Trump’s egregious pre-election claim that he could “end the war in a day” between Russia and Ukraine has instead resulted in Russia’s huge surge of attacks on Ukraine and an increasing number of civilian deaths. While Trump often tries to deflect his responsibility for handling this war onto past U.S. presidents, he is now in fact the commander in chief and must take action to support an ally in Ukraine, help prevent further carnage, and demonstrate American democratic mettle vis-a-vis a ruthless dictator in Putin.
Summary
Since President Trump’s inauguration last January, Russia has aggressively amped up its missile and drone attacks across Ukraine, often targeting civilian structures, including hospitals, schools, apartment buildings, and transportation hubs. Throughout these attacks, Trump has vacillated in his support for Ukraine, while kowtowing to Russia with repeatedly empty threats of sanctions. In February, after berating ally Ukrainian President Volodymyr Zelensky in an ugly, nationally televised White House meeting that was a disgraceful moment for American democracy, Trump paused U.S. military assistance to Ukraine. Months of failed peace negotiations followed. Meanwhile, Russia continues its relentless assault on Ukraine. An overnight attack on July 30-31 killed at least 31 civilians, five of whom were children, and injured 159 more people. Trump then condemned Russia’s military aggression on Ukraine and pledged to send more weapons to the country. He also reduced his previous 50-day deadline, which was set to expire in September, to 10 days for Russia to agree to a ceasefire or face new sanctions. Needless to say, that 10-day limit evaporated without Trump imposing any sanctions on Russia. Instead, Trump has gifted his buddy the war criminal Putin a face-to-face meeting in Alaska this Friday in a move that many analysts consider a diplomatic coup for Moscow. Enough is enough. A hardline stance from Trump on Russia is long overdue and should have come at the outset of his new administration.
Analysis
During the failed Russia—Ukraine peace negotiations in February and March, Trump was busy heaping praise on Putin in his customary fashion and making dangerously irresponsible false claims about Zelensky being a dictator and Ukraine having started the war. Following a severe Russian attack in April on the Ukrainian capital of Kyiv that killed over 12 people and injured 90, Trump himself finally admitted in a social media post that Putin continues to string him along, with no real intention of ending Russia’s war on the Ukraine. Though Trump’s post was rife with his signature belittling insults—hurled at various professionals and former U.S. Presidents—that do little other than convey Trump’s own insecurity and weakness, the post also showed an uncharacteristic and exceedingly rare self-acknowledgement of Trump’s fallibility in handling this international crisis. But such a hint of accountability on Trump’s part wouldn’t last long. Merely hours after a phone call with Putin in early July that Trump said did not lead to progress, Russia launched its largest number of drones and missiles at Kyiv and other Ukrainian cities since the beginning of the war in February of 2022. As Trump’s frustration with Putin and with his own inability to help bring an end to the war has grown in recent weeks, he has once again reverted to blaming past American presidents for allowing Putin to fool them and absolving himself of any such obtuseness in being ruthlessly duped by Putin for the last six months.
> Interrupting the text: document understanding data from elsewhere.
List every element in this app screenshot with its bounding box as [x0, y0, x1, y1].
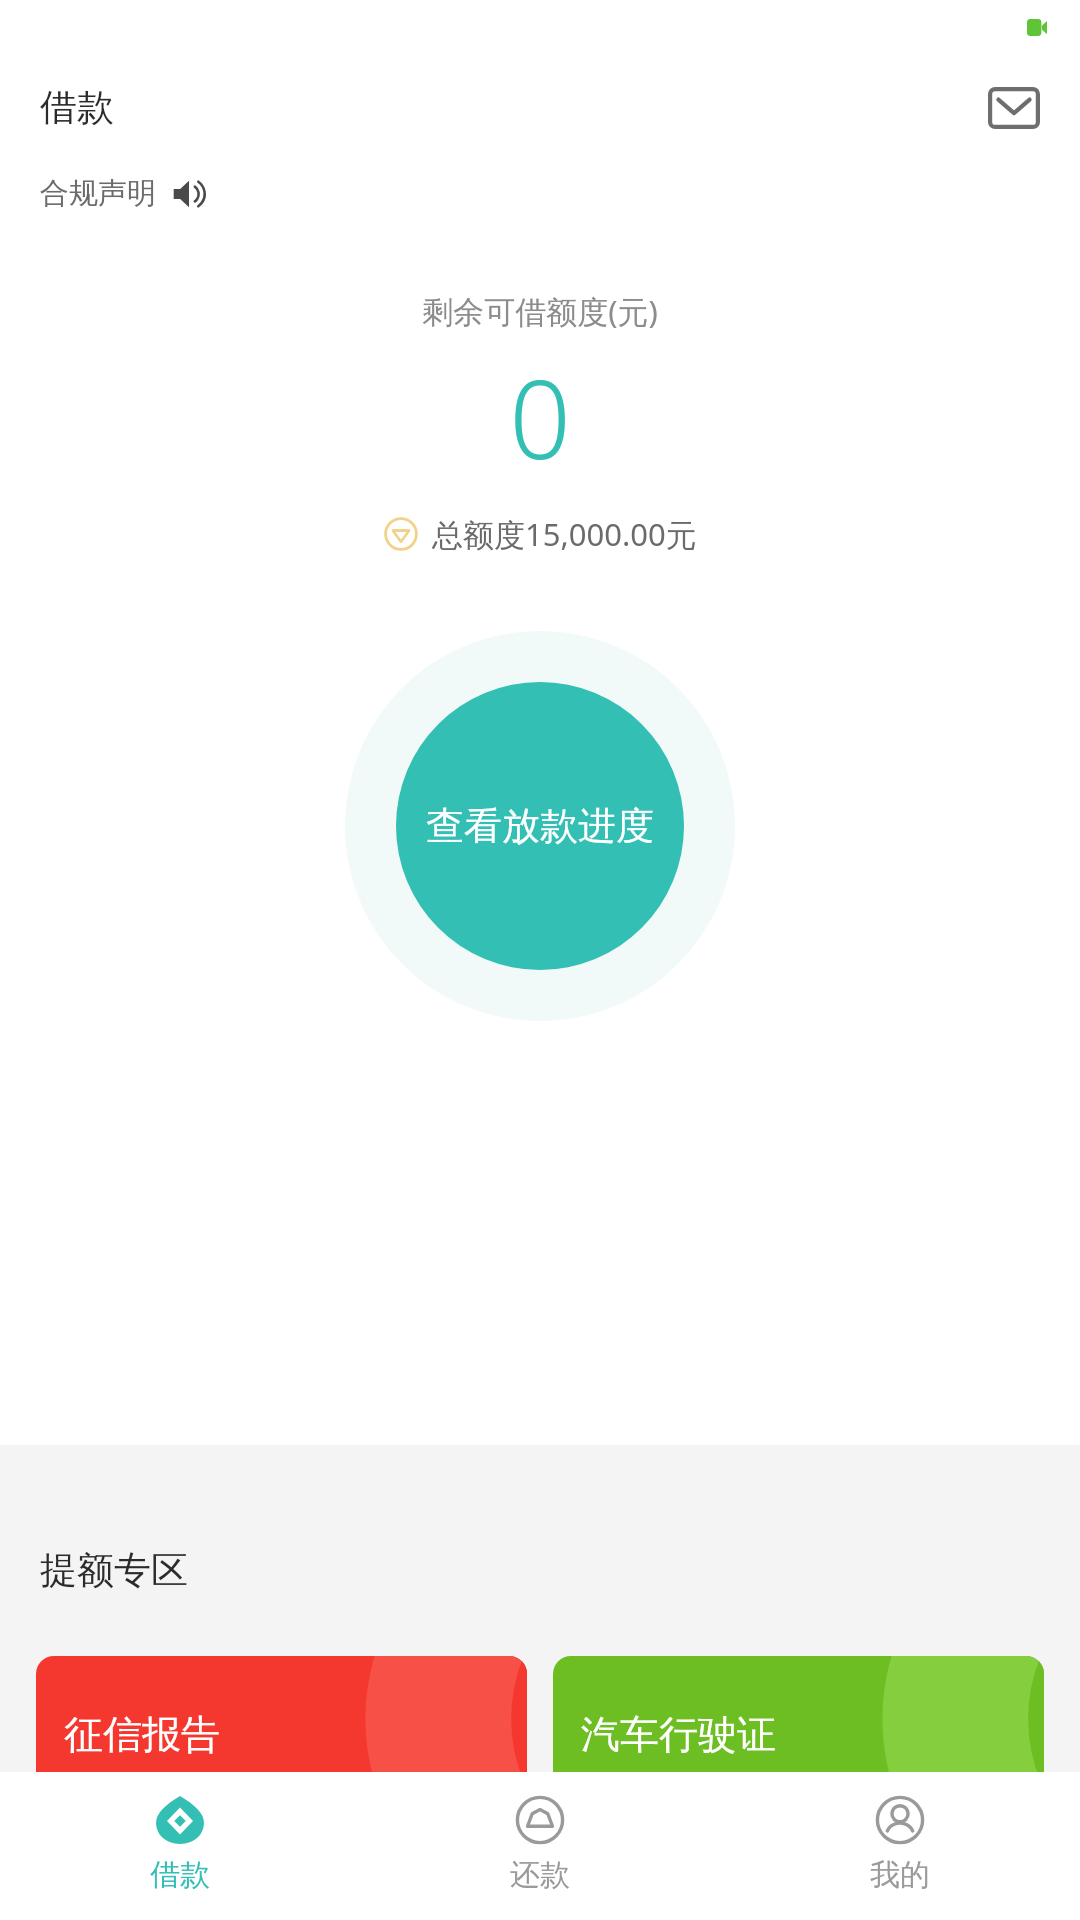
staticText: 借款 — [150, 1856, 210, 1894]
staticText: 大额提升额度5倍 — [581, 1771, 771, 1805]
staticText: 查看放款进度 — [426, 802, 654, 850]
staticText: 征信报告 — [64, 1710, 220, 1759]
button[interactable]: 征信报告 — [36, 1656, 527, 1866]
button[interactable]: 还款 — [360, 1772, 720, 1920]
button[interactable]: 我的 — [720, 1772, 1080, 1920]
button[interactable]: 查看放款进度 — [396, 682, 684, 970]
staticText: 汽车行驶证 — [581, 1710, 776, 1759]
staticText: 总额度15,000.00元 — [432, 513, 697, 555]
button[interactable]: 合规声明 — [40, 175, 206, 212]
staticText: 我的 — [870, 1856, 930, 1894]
staticText: 日享积利10000元额度 — [64, 1771, 311, 1805]
staticText: 提额专区 — [40, 1547, 188, 1594]
staticText: 剩余可借额度(元) — [0, 290, 1080, 332]
button[interactable]: 汽车行驶证 — [553, 1656, 1044, 1866]
staticText: 合规声明 — [40, 175, 156, 212]
button[interactable]: 借款 — [0, 1772, 360, 1920]
button[interactable]: Messages — [984, 78, 1044, 138]
staticText: 借款 — [40, 84, 114, 131]
staticText: 0 — [0, 344, 1080, 491]
staticText: 还款 — [510, 1856, 570, 1894]
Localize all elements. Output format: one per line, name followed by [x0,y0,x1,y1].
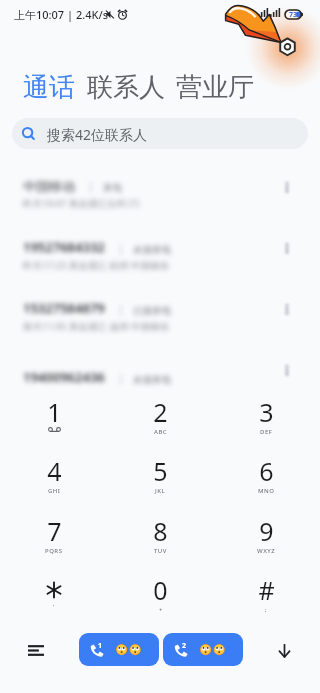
staticText: WXYZ [257,547,276,555]
staticText: PQRS [45,547,63,555]
staticText: GHI [48,487,61,495]
button[interactable]: 8 [112,514,208,566]
staticText: ; [265,606,268,614]
button[interactable]: 4 [6,454,102,506]
button[interactable]: 中国移动 [0,163,320,224]
staticText: , [53,600,56,608]
staticText: + [159,606,163,614]
staticText: 未接来电 [133,374,171,386]
button[interactable]: More options [274,346,320,407]
staticText: 19527684332 [23,238,105,256]
staticText: 前天11:05 来自浙江 温州 中国移动 [23,320,169,333]
button[interactable]: More options [274,224,320,285]
staticText: 9 [259,514,274,548]
staticText: 8 [153,514,168,548]
staticText: 2 [182,641,187,651]
staticText: 1 [98,641,103,651]
button[interactable]: 6 [218,454,314,506]
button[interactable]: Call with SIM 1 [79,633,159,666]
button[interactable]: 3 [218,395,314,447]
staticText: 上午10:07 | 2.4K/s [14,7,109,22]
button[interactable]: More options [274,163,320,224]
staticText: TUV [154,547,167,555]
button[interactable]: Hide dialpad [268,634,300,666]
button[interactable]: Call with SIM 2 [163,633,243,666]
button[interactable]: 0 [112,573,208,625]
button[interactable]: More options [274,285,320,346]
staticText: DEF [260,428,273,436]
button[interactable]: 5 [112,454,208,506]
staticText: 6 [259,454,274,488]
button[interactable]: 联系人 [87,71,165,104]
staticText: MNO [258,487,275,495]
staticText: 昨天19:07 来自浙江台州 (7) [23,197,140,210]
staticText: 73 [289,10,298,19]
button[interactable]: 营业厅 [176,71,254,104]
button[interactable]: Menu [20,634,52,666]
staticText: 4 [47,454,62,488]
button[interactable]: 7 [6,514,102,566]
staticText: ABC [154,428,168,436]
staticText: JKL [155,487,166,495]
button[interactable]: 2 [112,395,208,447]
button[interactable]: 通话 [23,71,75,104]
staticText: 通话 [23,71,75,104]
staticText: 3 [259,395,274,429]
button[interactable]: , [6,573,102,625]
staticText: 中国移动 [23,178,75,194]
staticText: 来电 [103,182,122,194]
button[interactable]: 9 [218,514,314,566]
staticText: 15327584879 [23,299,105,317]
staticText: 7 [47,514,62,548]
button[interactable]: # [218,573,314,625]
button[interactable]: 19527684332 [0,224,320,285]
button[interactable]: 搜索42位联系人 [12,118,308,149]
button[interactable]: 1 [6,395,102,447]
staticText: 5 [153,454,168,488]
staticText: 2 [153,395,168,429]
button[interactable]: 19400962436 [0,346,320,407]
staticText: 昨天17:23 来自浙江 杭州 中国移动 [23,259,169,272]
staticText: 19400962436 [23,368,105,386]
staticText: 0 [153,573,168,607]
staticText: 1 [47,395,62,429]
staticText: 搜索42位联系人 [47,125,148,144]
button[interactable]: 15327584879 [0,285,320,346]
staticText: 已接来电 [133,305,171,317]
staticText: 未接来电 [133,244,171,256]
staticText: # [258,573,275,607]
staticText: 联系人 [87,71,165,104]
staticText: 营业厅 [176,71,254,104]
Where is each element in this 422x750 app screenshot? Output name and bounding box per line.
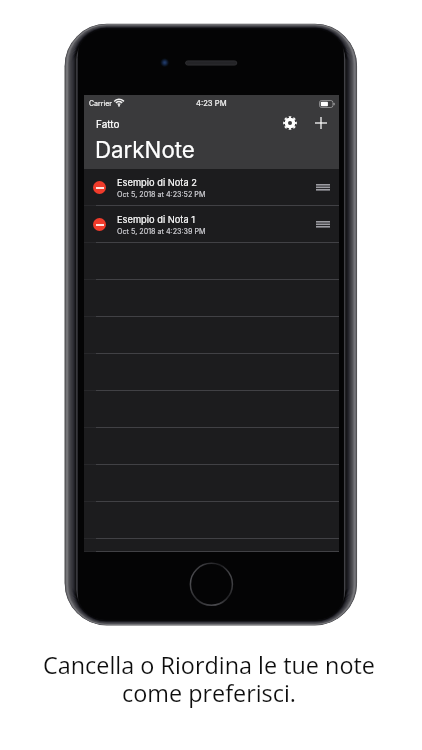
button[interactable]: Delete bbox=[93, 218, 106, 231]
staticText: 4:23 PM bbox=[196, 99, 227, 108]
button[interactable]: Delete bbox=[93, 181, 106, 194]
staticText: Esempio di Nota 2 bbox=[117, 177, 197, 188]
button[interactable]: Reorder bbox=[310, 213, 335, 235]
button[interactable]: Delete bbox=[84, 169, 339, 206]
button[interactable]: Delete bbox=[84, 206, 339, 243]
staticText: DarkNote bbox=[95, 136, 195, 163]
staticText: Fatto bbox=[96, 118, 120, 130]
staticText: Esempio di Nota 1 bbox=[117, 214, 196, 225]
button[interactable]: Reorder bbox=[310, 176, 335, 198]
staticText: Oct 5, 2018 at 4:23:52 PM bbox=[117, 190, 206, 199]
staticText: Oct 5, 2018 at 4:23:39 PM bbox=[117, 227, 206, 236]
button[interactable]: Settings bbox=[279, 112, 301, 134]
staticText: Cancella o Riordina le tue note come pre… bbox=[43, 649, 375, 709]
button[interactable]: Fatto bbox=[84, 112, 128, 135]
staticText: Carrier bbox=[89, 99, 112, 107]
button[interactable]: Add note bbox=[310, 112, 332, 134]
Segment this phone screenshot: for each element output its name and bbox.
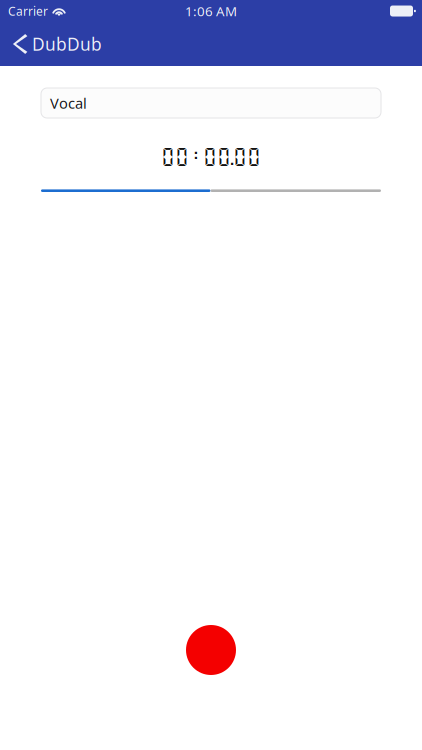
- staticText: DubDub: [32, 32, 102, 56]
- staticText: 00:00.00: [161, 145, 261, 167]
- staticText: 1:06 AM: [185, 2, 237, 20]
- staticText: Carrier: [8, 3, 48, 19]
- button[interactable]: DubDub: [0, 22, 112, 66]
- button[interactable]: Record: [186, 625, 236, 675]
- button[interactable]: Vocal: [41, 88, 381, 118]
- staticText: Vocal: [50, 93, 87, 113]
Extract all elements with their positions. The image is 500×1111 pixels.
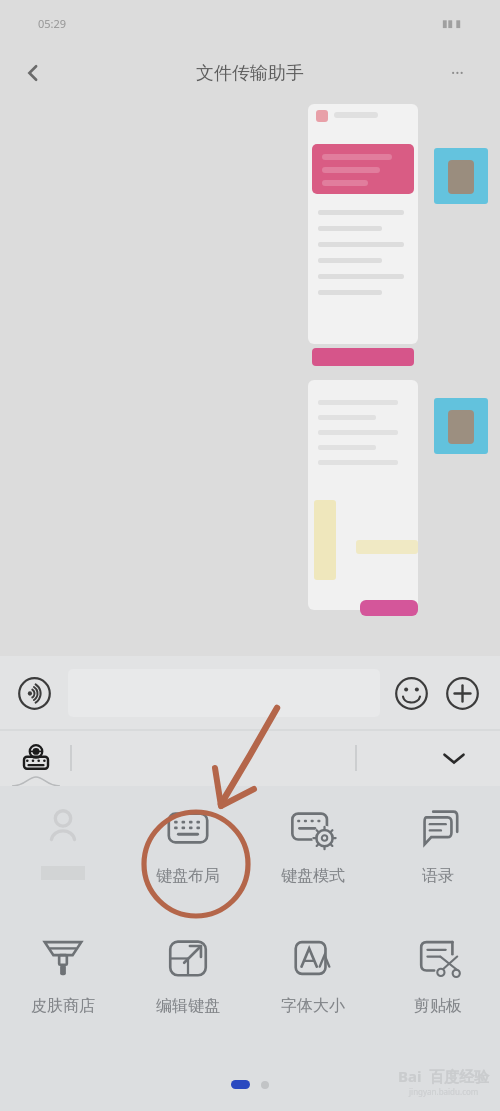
staticText: jingyan.baidu.com — [409, 1086, 479, 1097]
staticText: 编辑键盘 — [156, 996, 220, 1016]
button[interactable]: 皮肤商店 — [0, 934, 125, 1034]
button[interactable]: Emoji — [391, 673, 431, 713]
staticText: 字体大小 — [281, 996, 345, 1016]
staticText: 键盘模式 — [281, 866, 345, 886]
staticText: 语录 — [422, 866, 454, 886]
button[interactable] — [0, 804, 125, 904]
button[interactable]: Collapse keyboard — [430, 734, 478, 782]
staticText: 文件传输助手 — [196, 62, 304, 85]
button[interactable]: Voice input — [14, 673, 54, 713]
button[interactable]: Back — [20, 60, 46, 86]
staticText: ▮▮ ▮ — [442, 16, 462, 30]
button[interactable]: Input method settings — [12, 734, 60, 782]
button[interactable]: 键盘模式 — [250, 804, 375, 904]
button[interactable] — [68, 669, 380, 717]
button[interactable]: 语录 — [375, 804, 500, 904]
staticText: 剪贴板 — [414, 996, 462, 1016]
staticText: 皮肤商店 — [31, 996, 95, 1016]
button[interactable]: 字体大小 — [250, 934, 375, 1034]
staticText: Bai 百度经验 — [398, 1066, 490, 1086]
button[interactable]: 键盘布局 — [125, 804, 250, 904]
button[interactable]: ··· — [451, 62, 464, 84]
button[interactable]: 剪贴板 — [375, 934, 500, 1034]
staticText: 键盘布局 — [156, 866, 220, 886]
staticText: 05:29 — [38, 16, 67, 31]
button[interactable]: More — [442, 673, 482, 713]
button[interactable]: 编辑键盘 — [125, 934, 250, 1034]
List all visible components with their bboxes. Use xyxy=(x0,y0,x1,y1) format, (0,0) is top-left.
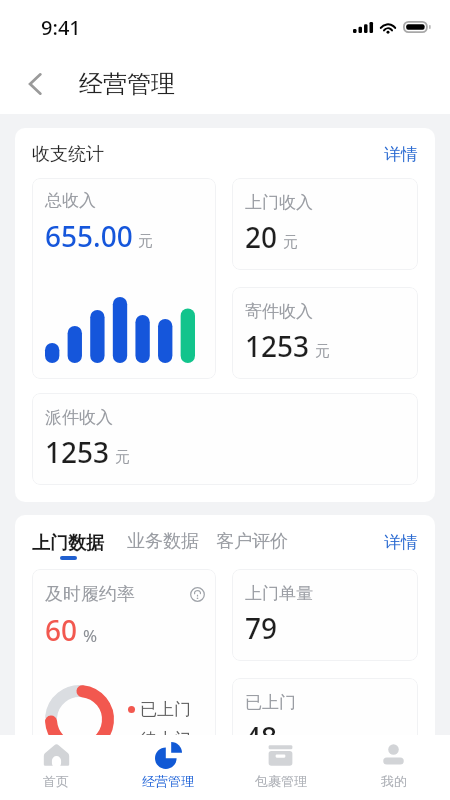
staticText: 9:41 xyxy=(41,14,81,41)
staticText: 元 xyxy=(315,342,330,361)
staticText: 已上门 xyxy=(245,692,296,713)
staticText: 寄件收入 xyxy=(245,301,313,322)
button[interactable]: 上门单量 xyxy=(232,569,418,661)
button[interactable]: 上门收入 xyxy=(232,178,418,270)
button[interactable]: 详情 xyxy=(384,532,418,560)
button[interactable]: 首页 xyxy=(0,735,112,800)
staticText: % xyxy=(83,624,98,647)
staticText: 元 xyxy=(115,448,130,467)
staticText: 1253 xyxy=(245,327,310,365)
button[interactable]: 我的 xyxy=(337,735,450,800)
button[interactable]: 及时履约率 xyxy=(32,569,216,781)
button[interactable]: 经营管理 xyxy=(112,735,224,800)
staticText: 及时履约率 xyxy=(45,583,135,606)
button[interactable]: 上门数据 xyxy=(32,532,104,560)
button[interactable]: 包裹管理 xyxy=(224,735,337,800)
staticText: 60 xyxy=(45,611,78,649)
button[interactable]: 已上门 xyxy=(232,678,418,770)
staticText: 元 xyxy=(138,232,153,251)
staticText: 元 xyxy=(283,233,298,252)
button[interactable]: 业务数据 xyxy=(127,530,199,560)
button[interactable]: 寄件收入 xyxy=(232,287,418,379)
staticText: 1253 xyxy=(45,433,110,471)
staticText: 上门数据 xyxy=(32,532,104,555)
staticText: 派件收入 xyxy=(45,407,113,428)
staticText: 48 xyxy=(245,718,278,756)
button[interactable]: 派件收入 xyxy=(32,393,418,485)
staticText: 上门单量 xyxy=(245,583,313,604)
button[interactable]: 详情 xyxy=(384,144,418,165)
button[interactable]: 总收入 xyxy=(32,178,216,379)
staticText: 首页 xyxy=(43,773,69,789)
button[interactable]: Back xyxy=(14,62,58,106)
staticText: 79 xyxy=(245,609,278,647)
staticText: 经营管理 xyxy=(79,69,175,99)
staticText: 总收入 xyxy=(45,190,96,211)
staticText: 655.00 xyxy=(45,217,133,255)
button[interactable]: Help xyxy=(190,587,205,602)
staticText: 已上门 xyxy=(140,699,191,720)
staticText: 包裹管理 xyxy=(255,773,307,789)
staticText: 收支统计 xyxy=(32,143,104,166)
staticText: 20 xyxy=(245,218,278,256)
staticText: 我的 xyxy=(381,773,407,789)
staticText: 经营管理 xyxy=(142,773,194,789)
staticText: 上门收入 xyxy=(245,192,313,213)
staticText: 待上门 xyxy=(140,729,191,750)
button[interactable]: 客户评价 xyxy=(216,530,288,560)
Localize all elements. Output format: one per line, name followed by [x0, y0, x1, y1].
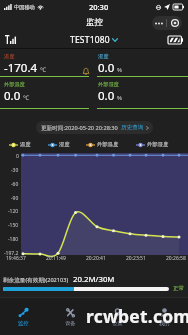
staticText: 0: [16, 153, 19, 160]
button[interactable]: 外部温度: [86, 141, 119, 148]
staticText: 监控: [18, 320, 29, 327]
staticText: 湿度: [98, 53, 109, 60]
button[interactable]: More options: [152, 16, 166, 30]
staticText: ℃: [40, 66, 46, 74]
staticText: 中国移动: [14, 4, 35, 11]
staticText: 设备: [65, 320, 76, 327]
staticText: 历史查询: [121, 124, 144, 131]
staticText: 外部湿度: [98, 81, 119, 88]
staticText: 0.0: [98, 60, 115, 76]
staticText: 0.0: [98, 88, 115, 104]
staticText: 20.2M/30M: [73, 274, 115, 285]
button[interactable]: Close: [167, 16, 182, 30]
staticText: 位置: [112, 320, 123, 327]
button[interactable]: 更新时间:2020-05-20 20:28:30: [41, 121, 149, 134]
staticText: 20:11:49: [46, 255, 66, 262]
staticText: 20:30: [89, 2, 109, 12]
button[interactable]: 湿度: [48, 141, 70, 148]
button[interactable]: 监控: [0, 298, 47, 335]
staticText: -90: [11, 195, 19, 202]
staticText: -120: [8, 208, 19, 215]
staticText: 温度: [4, 53, 15, 60]
button[interactable]: 位置: [94, 298, 141, 335]
staticText: -60: [11, 181, 19, 188]
staticText: TEST1080: [70, 34, 110, 46]
staticText: -197.2: [4, 250, 19, 257]
staticText: -30: [11, 167, 19, 174]
staticText: 正常: [173, 285, 185, 292]
button[interactable]: TEST1080: [70, 34, 118, 46]
staticText: 温度: [20, 141, 31, 148]
button[interactable]: 温度: [9, 141, 31, 148]
staticText: 20:26:58: [166, 255, 186, 262]
staticText: 外部温度: [97, 141, 119, 148]
staticText: -170.4: [4, 60, 38, 76]
staticText: rcwbet.com: [86, 304, 188, 328]
staticText: -180: [8, 236, 19, 243]
staticText: 监控: [86, 17, 103, 28]
staticText: 更新时间:2020-05-20 20:28:30: [41, 124, 118, 132]
staticText: 0.0: [4, 88, 21, 104]
staticText: 19:46:37: [6, 255, 26, 262]
staticText: 外部温度: [4, 81, 25, 88]
staticText: 剩余流量(有效期)(202103): [3, 276, 69, 284]
staticText: ℃: [23, 94, 29, 102]
staticText: 外部湿度: [147, 141, 169, 148]
staticText: -150: [8, 222, 19, 229]
staticText: 20:23:51: [126, 255, 146, 262]
staticText: 湿度: [59, 141, 70, 148]
staticText: 我的: [159, 320, 170, 327]
button[interactable]: 外部湿度: [136, 141, 169, 148]
staticText: 20:20:41: [86, 255, 106, 262]
button[interactable]: 设备: [47, 298, 94, 335]
staticText: %: [117, 66, 122, 74]
button[interactable]: 我的: [141, 298, 188, 335]
staticText: %: [117, 94, 122, 102]
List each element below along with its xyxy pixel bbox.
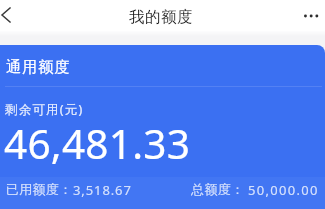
staticText: 通用额度 [6, 57, 71, 76]
staticText: 总额度： [191, 181, 244, 197]
staticText: 我的额度 [129, 7, 194, 27]
button[interactable]: Back [0, 0, 26, 31]
staticText: 已用额度： [6, 181, 73, 197]
staticText: 46,481.33 [4, 116, 191, 171]
staticText: 3,518.67 [73, 181, 132, 199]
staticText: 剩余可用(元) [5, 101, 84, 118]
button[interactable]: More options [297, 0, 325, 31]
button[interactable]: 通用额度 [0, 45, 325, 209]
staticText: 50,000.00 [248, 181, 319, 199]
After resuming military aid to Ukraine, Trump told reporters, “We get a lot of bullshit thrown at us by Putin, if you want to know the truth.” Another part of the truth implicit in that crude statement and which Trump won’t acknowledge is Russia’s embrace of the TACO phenomenon: Trump Always Chickens Out. As the ongoing and intensified Russian attacks on Ukraine’s civilian life continue, the Kremlin is violently and unmistakably demonstrating its dismissiveness of Trump and his threats of sanctions. Why would the Kremlin be worried about Trump’s new threat when he has a well-documented, shameful history of fawning over Putin, and has done nothing to punish or even pressure Russia for its war crimes thus far? Moreover, why would U.S. allies have faith in Trump’s baseless claims of getting tough on Russia when he routinely undermines allies’ trust by flip-flopping on support for Ukraine and making inane statements that have no bearing on reality?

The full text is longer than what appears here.